Campânulas. Roxas e brancas. Repousavam sobre meus joelhos, e meus dedos petrificados as percorriam, apreciando a suavidade do toque vegetal.

Eu estava sentada na parte interior do navio, na sala de descanso perto do restaurante. Assistira Leningrado se distanciar, e agora que já não havia mais nada a ver lá fora, a não ser mar e escuridão, viera me refugiar em um recinto aquecido, tirar do corpo todo o frio acumulado ao longo do dia.

Minha mãe dizia que o frio entra nos ossos; ela teimava nessa ideia, por mais que eu tentasse explicar que o frio não tem como "entrar", já que ele nada é além de ausência de calor. Em qualquer caso, era possível "tirar" o frio dos ossos, com uma bebida quente e um descanso perto da lareira.

Do coração era mais difícil.

– Sinto muito – eu ouvi a voz de Astrakhanov, e ergui a cabeça. Ele tinha ido levar nossas malas para os aposentos designados, e acabava de se acomodar na outra ponta do divã, de onde me olhava com ar sério.

– Sente pelo quê? – questionei, encarando-o, confusa. Astrakhanov indicou as flores com o queixo.

– Esse arranjo se chama "noiva e noivo" – murmurou. Eu apenas suspirei, sem responder. Astrakhanov também suspirou, e pousou os olhos na mesinha de centro à nossa frente, apoiando o queixo nas mãos. – Você contou a ele?

Confirmei com a cabeça.

– Quase tudo – acrescentei. O tenente suspirou de novo.

– Temos que torcer para tudo dar certo nessa insurreição – disse – ou nossos pescoços estarão na mira por traição.

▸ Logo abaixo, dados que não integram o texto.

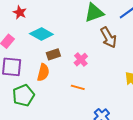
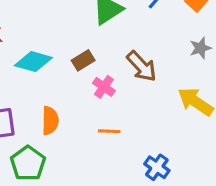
brown arrow: (108, 38) -> (142, 66), moved
brown rectangle: (53, 54) -> (83, 60), moved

Voltei-me para ele, indignada.

– Pavel jamais revelaria meu segredo – protestei, com frieza. – Admira-me você dizer que amava Elvira, e, no entanto, não confia nela nem para o mais básico.

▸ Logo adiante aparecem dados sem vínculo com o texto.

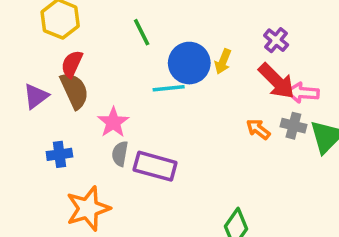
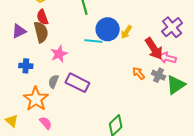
purple cross: (276, 40) -> (172, 27), moved, size x1.5
red semicircle: (72, 64) -> (42, 17), turned -56
gray semicircle: (120, 154) -> (54, 81), moved
orange star: (88, 209) -> (36, 99), turned -30

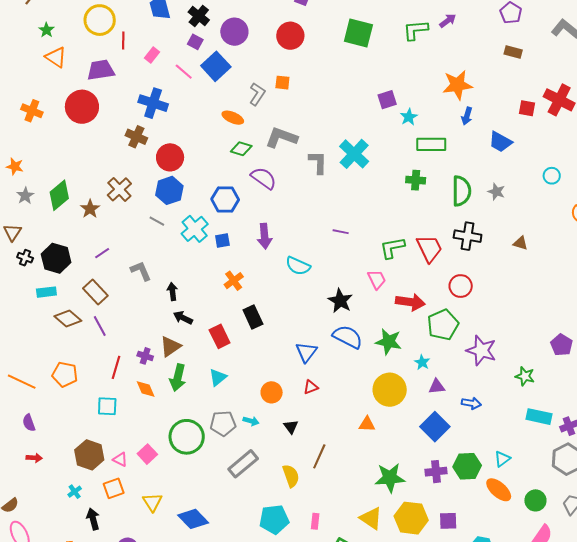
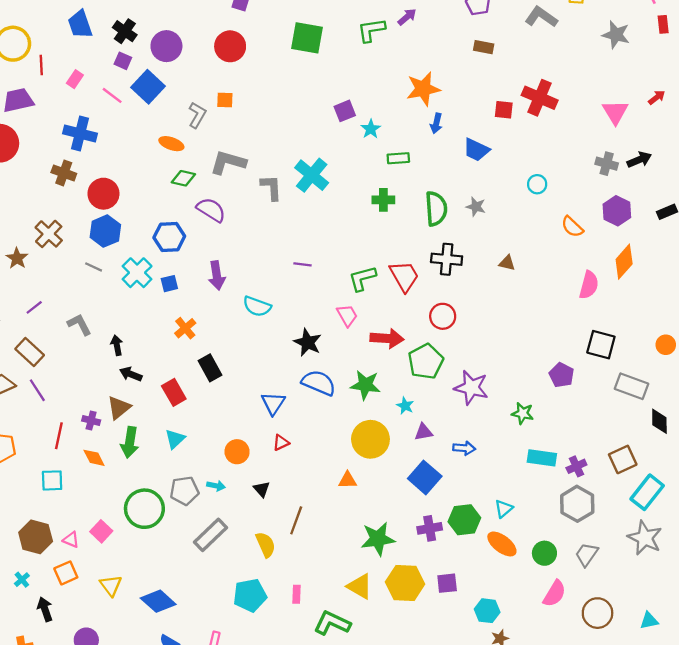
green rectangle: (431, 144) -> (398, 158), size x0.7

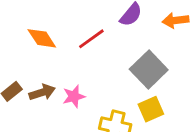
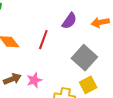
red line: (91, 39) -> (43, 40), turned -30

– Eu confio nela – Astrakhanov, respondeu, calmamente. – Não acho que me entregaria. Mas o ser humano é o ser humano, e você nunca sabe como ele pode reagir aos desdobramentos da vida.

E, levantando-se, ele se afastou. Segui-o com o olhar, até que ele deixou o ambiente, e voltei para minhas reflexões.

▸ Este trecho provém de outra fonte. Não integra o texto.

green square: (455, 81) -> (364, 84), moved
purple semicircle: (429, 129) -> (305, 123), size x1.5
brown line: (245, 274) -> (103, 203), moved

Era preciso admirar a resiliência de Astrakhanov. Se você o observasse, não veria qualquer sinal da crise do dia anterior, e provavelmente duvidaria que alguma crise sequer tivesse acontecido. Quisera eu ser assim. Emiti novo suspiro. Pelo menos haviam me arranjado um parceiro decente para o que tínhamos adiante, pois a coisa em si não ia ser nada fácil.

Não sabíamos todo o plano, mas apenas a parte que nos tocava. Ou antes, a parte que nos tocava por enquanto, até chegarmos ao Brasil e recebermos novas instruções. E era basicamente isso: chegar ao Brasil, e se estabelecer, sem ninguém desconfiar das nossas origens e intenções. Outras pessoas viriam, mas eu não sabia quantas, nem quais. O único que eu tinha certeza que estava voltando para o Brasil era o próprio Prestes.

Assim que sinalizei meu aceite ao convite de Prestes, fui chamada a mais uma reunião com ele e Tabanov. Foi com surpresa que, ao adentrar a sala, encontrei Astrakhanov e outro militar, um senhor de meia-idade que eu nunca tinha visto.

– Você sabia de tudo... Camarada Tenente? – eu sibilei, mal conseguindo manter o tom respeitoso e disfarçar minha indignação; afinal de contas, ele podia ter me prevenido.

Astrakhanov limitou-se a me lançar um olhar inexpressivo, e foi Prestes quem respondeu.

– O Tenente é uma colaboração do Exército Vermelho – explicou. – Nós o solicitamos por conhecer nossa língua e já ter tido contato com vários alunos brasileiros antes. Acreditamos que isso facilitaria sua adaptação. Acomode-se, Camarada Shedritcheva.